Il y a dix ans, Olivier Bilodeau, Pierre-Marc Bureau, Joan Calvet, Alexis Dorais-Joncas, Marc-Étienne M.Léveillé, Benjamin Vanheuverzwijn, avaient attiré l’attention sur Ebury en publiant un livre blanc intitulé Opération Windigo, qui documentait une campagne exploitant des malwares sur Linux à des fins financières. Aujourd’hui, nous publions un document de suivi sur l’évolution d’Ebury et les nouvelles familles de malwares utilisées par ses opérateurs pour monétiser leur botnet de serveurs Linux.
Ebury est vivant mais invisible
L’arrestation et la condamnation de l’un des auteurs d’Ebury après la publication du livre blanc sur l’Opération Windigo n’ont pas empêché le botnet de se développer. Ebury, la porte dérobée OpenSSH et voleur d’identifiants, continue d’être mis à jour, comme nous l’avons rapporté en 2014 et 2017.
Nous maintenons des honeypots pour suivre les nouveaux échantillons et indicateurs de réseau. Cependant, il devient de plus en plus difficile de faire fonctionner ces honeypots à mesure qu’Ebury évolue. Par exemple, l’un de nos honeypots n’a pas réagi comme prévu lors de l’installation d’Ebury. Après des heures de débogage, les opérateurs d’Ebury ont abandonné le serveur et envoyé un message montrant qu’ils étaient au courant de nos tentatives de les tromper.
En 2021, l’Unité néerlandaise de lutte contre la cybercriminalité de haute technologie (NHTCU) a contacté ESET après avoir trouvé Ebury sur le serveur d’une victime de vol de cryptomonnaies. En travaillant ensemble, nous avons obtenu une excellente visibilité sur les activités récentes du groupe et les malwares qu’il utilise.
il est partout
Ce document révèle de nouvelles méthodes utilisées pour propager Ebury à de nouveaux serveurs. Parmi les victimes figurent de nombreux fournisseurs d’hébergement. Le gang utilise son accès à l’infrastructure du fournisseur d’hébergement pour installer Ebury sur tous les serveurs loués par ce fournisseur.
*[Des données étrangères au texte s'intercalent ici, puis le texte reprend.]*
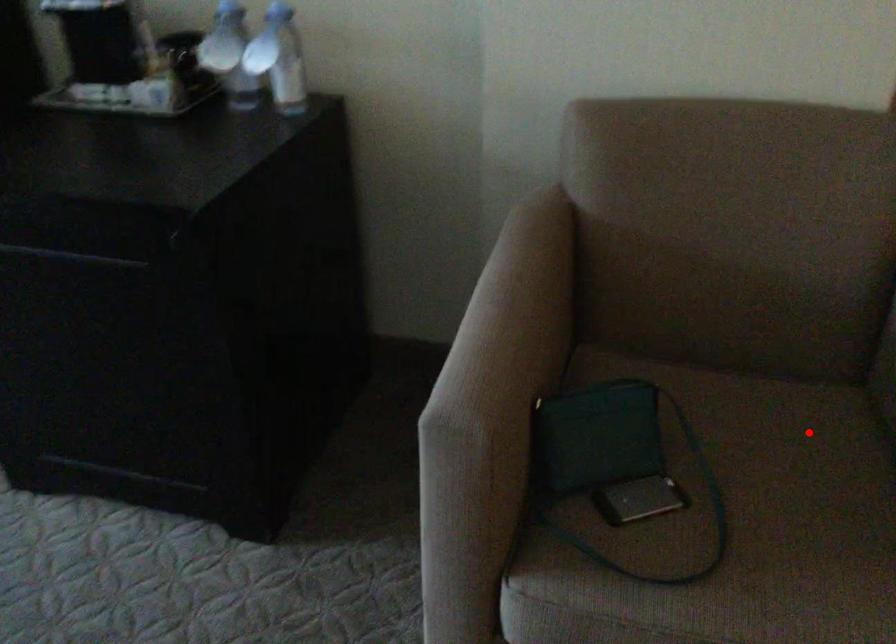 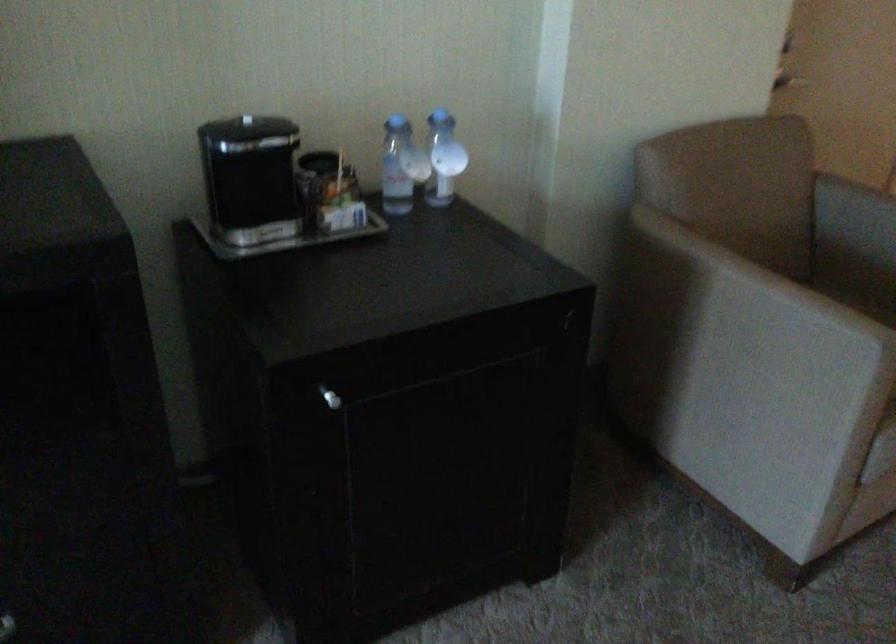 Question: I am providing you with two images of the same scene from different viewpoints. Given a red point in image1, look at the same physical point in image2. Is it:

Choices:
 (A) Closer to the viewpoint
 (B) Farther from the viewpoint

Answer: (B) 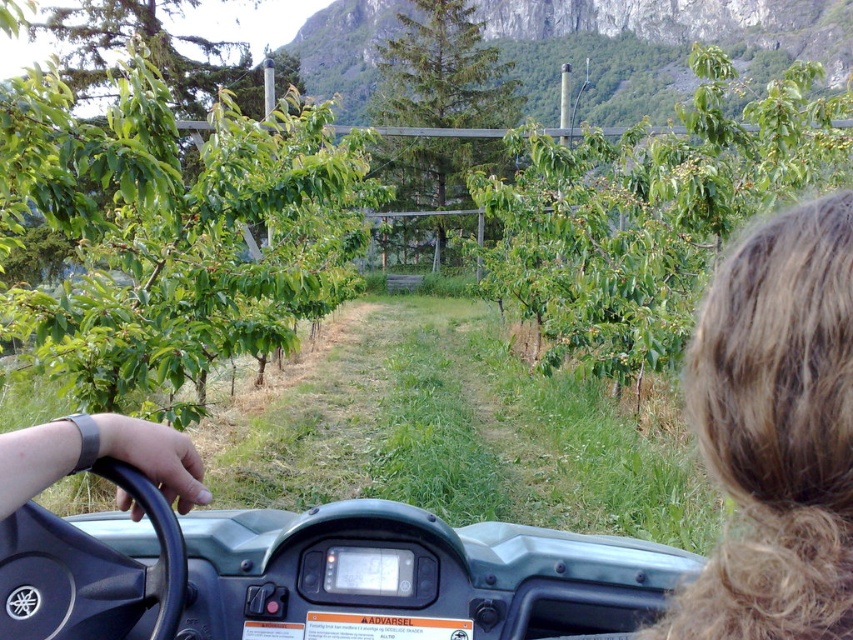 Is green matte tree at center positioned before gray rubber wristband at lower left?

No, it is behind gray rubber wristband at lower left.

Can you confirm if green matte tree at center is thinner than gray rubber wristband at lower left?

No.

At what (x,y) coordinates should I click in order to perform the action: click on green matte tree at center. Please return your answer as a coordinate pair (x, y). Looking at the image, I should click on (444, 72).

Between green leafy tree at left and green matte tree at center, which one is positioned lower?

green leafy tree at left is lower down.

Based on the photo, does green leafy tree at left have a lesser height compared to green matte tree at center?

Correct, green leafy tree at left is not as tall as green matte tree at center.

I want to click on green leafy tree at left, so click(173, 236).

Between green leafy tree at left and gray rubber wristband at lower left, which one has more height?

green leafy tree at left

This screenshot has width=853, height=640. What do you see at coordinates (173, 236) in the screenshot?
I see `green leafy tree at left` at bounding box center [173, 236].

This screenshot has width=853, height=640. What do you see at coordinates (173, 236) in the screenshot?
I see `green leafy tree at left` at bounding box center [173, 236].

Find the location of a particular element. This screenshot has height=640, width=853. green leafy tree at left is located at coordinates (173, 236).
Par expérience, nous avons loué un serveur virtuel auprès d’un fournisseur compromis : Ebury a été installé sur notre serveur en moins de sept jours.
Une autre méthode intéressante est l’utilisation d’attaques de l’adversaire au milieu (AitM) pour intercepter le trafic SSH de cibles intéressantes dans des centres de données et le rediriger vers un serveur utilisé pour capturer les identifiants. Les opérateurs d’Ebury exploitent les serveurs compromis d’Ebury dans le même segment de réseau que leur cible pour effectuer du spoofing ARP. Selon les télémetries Internet, plus de 200 serveurs ont été ciblés en 2023. Parmi les cibles se trouvent des nœuds Bitcoin et Ethereum. Ebury vole automatiquement les portefeuilles de cryptomonnaies hébergés sur le serveur ciblé dès que la victime saisit le mot de passe pour se connecter.
Comment monétiser Ebury
Ce nouveau document dévoile de nouvelles familles de malwares utilisées pour exploiter le botnet Ebury. En plus du spam et de la redirection de trafic web, qui sont toujours perpétrés par le gang, les requêtes HTTP POST vers et depuis les serveurs sont utilisées pour voler des informations financières sur des sites transactionnels.
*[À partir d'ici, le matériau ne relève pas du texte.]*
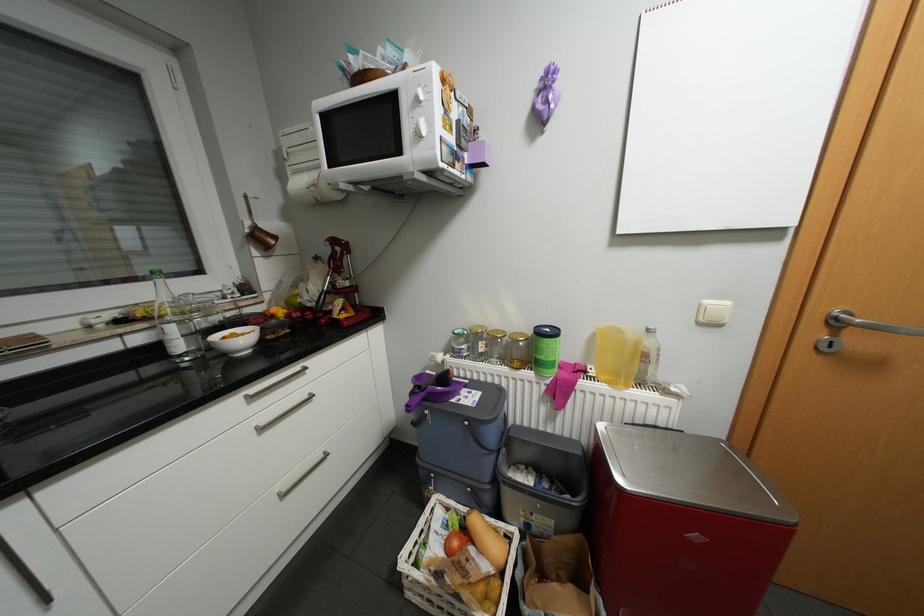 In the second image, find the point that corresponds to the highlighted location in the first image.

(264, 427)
Se cacher encore plus profondément
La famille de malwares Ebury elle-même a également été mise à jour. La nouvelle version majeure, 1.8, a été observée pour la première fois fin 2023. Parmi les mises à jour figurent de nouvelles techniques d’obfuscation, un nouvel algorithme de génération de domaines (DGA) et des améliorations du rootkit en espace utilisateur utilisé par Ebury pour se cacher des administrateurs système. Lorsqu’il est actif, le processus, le fichier, le socket et même la mémoire mappée sont cachés.
Le nouveau document, “Ebury is alive but unseen: 400k Linux servers compromised for cryptocurrency theft and financial gain”, fournit plus de détails sur chaque aspect d’Ebury, y compris de nombreuses spécificités techniques. Les indicateurs de compromission sont également disponibles dans le dépôt GitHub des malwares-ioc d’ESET, et un script de détection se trouve dans le dépôt de recherche sur les malwares.